2. Mitigating business losses
When a business faces disruption, such as a fire, natural disaster, power outage or cyber-attack, a contingency plan can help expedite a return to normalcy. This can help prevent a significant hit to sales and revenue.

3. Faster response to contingencies
The modern world of business is ripe with competition. How fast you respond to a situation often determines the success of your business. With a contingency plan in place, your business can overcome unexpected problems without losing ground in its operations. Instead of reacting to such events, you can prepare proactively and put in place protocols to accelerate the crisis response. In the case of industry-wide events or even global crises like the pandemic, that faster response could also provide a competitive edge.

4. Managing public relations
In this digital age, customers are free to share their opinions with just a few taps or clicks. Even a few negative reviews can have a disastrous effect on the reputation of a business, especially in the case of SMEs. A contingency plan will ensure that you have a process in place to prevent a customer backlash, and to cope with it better if it happens. Robust planning can forestall panic and help the organisation better manage its public relations.

5. Better business agility
The pandemic has shown us the importance of being agile, and contingency plans can help companies improve their agility. For instance, if new government regulations threaten to affect your operations, your company will be better able to deal with the situation if there is a blueprint to help it adapt to regulatory changes.

How to create a contingency plan

  • Prioritise your most important resources
    Start with identifying and prioritising the resources your organisation needs to function normally. The job of the contingency plan will be to first protect these resources and ensure they remain functional during emergencies, or at least recover fastest. These could include your IT systems, key employees or any particular physical assets or facilities.

  • Identify the major risks
    Once your key resources are prioritised, identify the risks they face. Conduct meetings with your executives, key personnel, IT staff, department heads and other employees to gain a detailed understanding of which events might impact your critical resources. You could also engage consultants to help you identify such risks.

  • Draft a contingency plan
    Make a contingency plan for every resource and risk, starting with the highest-priority ones. When evaluating threats, begin with the most significant ones, or those to which a particular resource is most prone. Once a plan is formulated for high-priority resources and threats, you can work on other low-priority resources and risks. Focus on employee activities, communication, timelines and employee responsibilities to help your organisation return to normalcy.

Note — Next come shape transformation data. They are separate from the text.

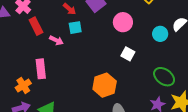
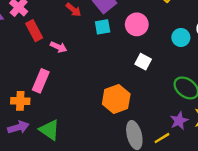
cyan square: (75, 28) -> (103, 27), moved
pink rectangle: (41, 69) -> (41, 81), turned 30
orange cross: (23, 85) -> (20, 101), turned 35

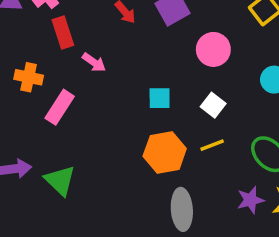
cyan square: (103, 27) -> (160, 98), moved
orange cross: (20, 101) -> (29, 77), moved
yellow line: (162, 138) -> (212, 145), moved

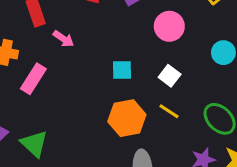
yellow line: (212, 145) -> (169, 111), turned 55

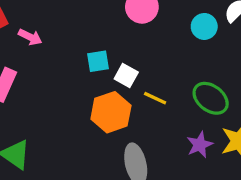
white square: (170, 76) -> (126, 76), moved

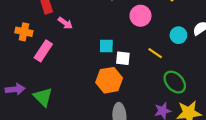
white square: (126, 76) -> (123, 58), turned -32
yellow line: (155, 98) -> (155, 53), moved

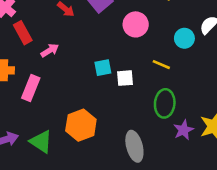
pink arrow: (65, 23) -> (50, 50), turned -56
orange hexagon: (109, 80) -> (81, 125), moved
green ellipse: (175, 82) -> (165, 103), moved, turned 60

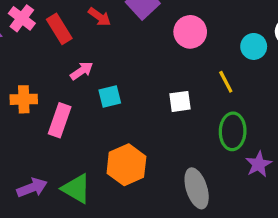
red rectangle: (23, 33) -> (59, 29), moved
yellow line: (161, 65) -> (226, 82), turned 42
cyan square: (103, 68) -> (110, 96), moved

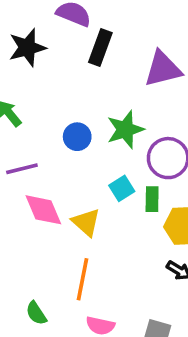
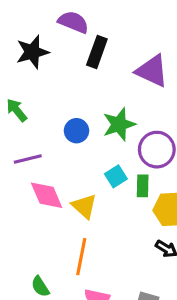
purple triangle: (163, 69) -> (152, 71), turned 39

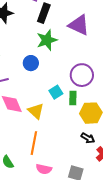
green star: (119, 124) -> (47, 40), moved

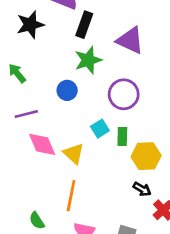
purple circle: (82, 75) -> (124, 94), moved

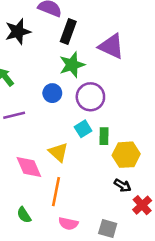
purple circle: (124, 94) -> (90, 97), moved
pink diamond: (42, 144) -> (29, 167), moved

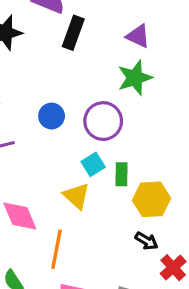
purple triangle: (111, 46) -> (138, 36), moved, size x0.7
green star: (72, 65) -> (135, 78), moved
yellow triangle: (58, 152) -> (77, 196), moved

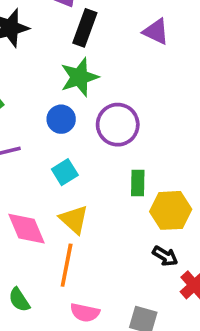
green star: (135, 78) -> (79, 77), moved
cyan square: (93, 164) -> (65, 172), moved
yellow triangle: (77, 196) -> (74, 220), moved

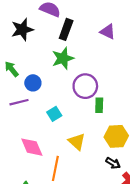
blue circle: (61, 119) -> (33, 83), moved
green rectangle: (138, 183) -> (99, 105), moved
yellow triangle: (74, 220) -> (77, 142), moved

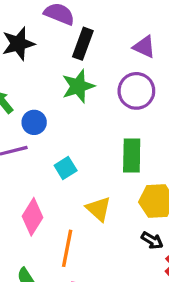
purple circle: (85, 86) -> (136, 91), moved
green rectangle: (99, 105) -> (132, 155), size x1.5
pink diamond: (32, 147) -> (33, 217), turned 55

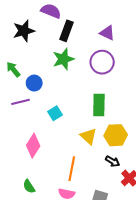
yellow triangle: (99, 209) -> (88, 136), moved
orange line: (67, 248) -> (72, 169), moved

  • Distribute the plan to every member
    After completing the plan and receiving approval, you must ensure that all stakeholders and employees can easily access it. There is a slew of mobile apps dedicated to corporate crisis management, which will ensure that all employees and stakeholders have access to the plan.

  • Keep updating the plan
    It’s also important to update the contingency plan every time a significant event occurs in your organisation, such as installing new technologies, hiring new employees or shifting to a new office. Rehearse the implementation with the employees and stakeholders regularly so that every individual is aware of their role during an emergency.
Invest towards a contingency fund
The first objective of a contingency plan is to prevent significant disruption due to an unexpected event – but if it does happen, you’ll also need resources to power the recovery. For businesses, it’s essential to keep emergency funds handy, so that such events do not decimate their finances. Building a sizable corpus through regular investments in avenues like mutual funds is an excellent way for a business to amass the financial resources to tide over a crisis.
Robust contingency planning is the key to the survival of your business – so commit fully to it and ensure that your hard work won’t be wiped out by the vagaries of the market.

Disclaimer: Mutual fund investments are subject to market risks, read all scheme related documents carefully.